Star Trek S.O.S. – PCB Repair Logs

I’ve been fortunate enough to be helping a friend rescue a Star Trek S.O.S. Captains Chair.

The woodworking and restoration phase of the chair is nearing its end and it was time to transfer the electronics from a working upright to The Chair. Once the board stack got over to the chair – it decided to stop working. Of course checking wiring, connections and cross checking didn’t reveal a thing. After some remote collaborative diagnostics – my buddy shipped the stack to me to see if something had failed.

Full stack showed up in really nice shape. It should be – it was fully working.

I’ve never worked on one – so it was a good learning experience. First step was to create a test setup. Best I was going to do is get it working on a digital scope. I don’t have a Star Trek cabinet or a G08 monitor.

I’m still in the process of setting up and designing a more permanent test bench. For this stack – my simple Jamma test rig wasn’t going to work. My power supply from my Defender cabinet had been refurbished (Defender cabinet is on deck to be restored) and it had all of the voltages I needed. I did have to do a bit of checking on the -12v because it was unregulated.. Only a few chips in the stack used -12v and they were all within tolerance of the -14v the PS was actually putting out. However – the +5v didn’t have enough punch and translated to about +4.3v on the board set. Not good enough.

Part of the stack uses a single AC voltage as a sense line to signal the first reset on powerup (it seems). It’s a little confusing on how much voltage should be going into the line. A bunch of online references say 3vac, the actual Sega power supply is showing 8vac and I only have 5vac coming off the defender PS. After messing around with it for too long and determining the CPU was being held in reset by this circuit – I moved the lead to 5vdc and the CPU started behaving like a CPU according to the logic probe.
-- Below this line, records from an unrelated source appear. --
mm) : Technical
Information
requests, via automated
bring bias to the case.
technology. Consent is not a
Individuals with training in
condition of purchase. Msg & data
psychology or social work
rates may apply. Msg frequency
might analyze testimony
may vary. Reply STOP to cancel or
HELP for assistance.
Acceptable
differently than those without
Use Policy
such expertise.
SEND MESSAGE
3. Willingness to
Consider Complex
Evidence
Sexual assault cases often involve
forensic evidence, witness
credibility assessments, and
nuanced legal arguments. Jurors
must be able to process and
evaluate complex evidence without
One of the first things I do is remove everything that’s in a socket and determine if it’s good. Everything checked ok as expected, except for an 74S04 that had been socketed and replaced at some point in its past. I pulled an 74S04 from another board and it checked on the chip tester (just because I haven’t tested many ‘S’ chips) vs. the original . I was testing the tester here. The swapped one checked out on the tester, so I installed it. It didn’t change a thing. Next I got a real bench power supply so I can manage +5V better. I see a few more of these in my future, very handy.

It took a while to figure out how the board stack worked. Parts of it seemed to be running and other parts seemed dead. I located the G80 Diagnostic ROM and that really got things moving. Once I plugged it in and ran with the minimum CPU and XY boards – the stack came to life. At that point I put the other boards in and everything started working. So – what was wrong with it? I’m not entirely sure. Maybe a finicky socket? I had the CPU board ROM and CPU in and out more than once.. It’s been solid since it started up. Stack works!
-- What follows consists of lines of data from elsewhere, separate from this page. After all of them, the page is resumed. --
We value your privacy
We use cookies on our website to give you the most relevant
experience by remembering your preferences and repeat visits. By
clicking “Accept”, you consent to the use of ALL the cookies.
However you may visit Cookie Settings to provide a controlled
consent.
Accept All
The fun part (for me) is that while the stack was getting to my house via UPS – a full S.O.S. stack popped up on eBay that we picked up. Having two sets of boards (even not working) makes diagnosis much easier. I had not got the good stack running yet when we got the second one.
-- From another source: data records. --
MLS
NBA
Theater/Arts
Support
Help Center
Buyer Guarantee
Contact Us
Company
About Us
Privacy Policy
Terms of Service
Well – now I was down the rabbit hole on these boards. Enter VectorCollector’s 7 slot backplane and finger board. Working on these is logistically challenging in the vertical position alone. Being able to get one flat was a nice change.

The eBay stack was visually in ‘ok’ condition. The boards had prior work and some were nicer than others. I pulled RAM, ROM and anything else that was socketed and bench tested them as appropriate. I swapped them one at a time into the working stack to unit test them as needed.

From here I’ll focus on each board in the eBay stack individually.

  • CPU Board
  • X-Y Control Board
  • X-Y Timing Board
  • Speech Board
  • Universal Sound Board
  • PROM Board

The eBay stack put up a good fight. Each board worked individually mixed in with the original stack as I repaired them. After I sent the first stack back to my buddy – I waited on parts to finish this one. Once I got the parts and re-tested this stack.. troubles crept in…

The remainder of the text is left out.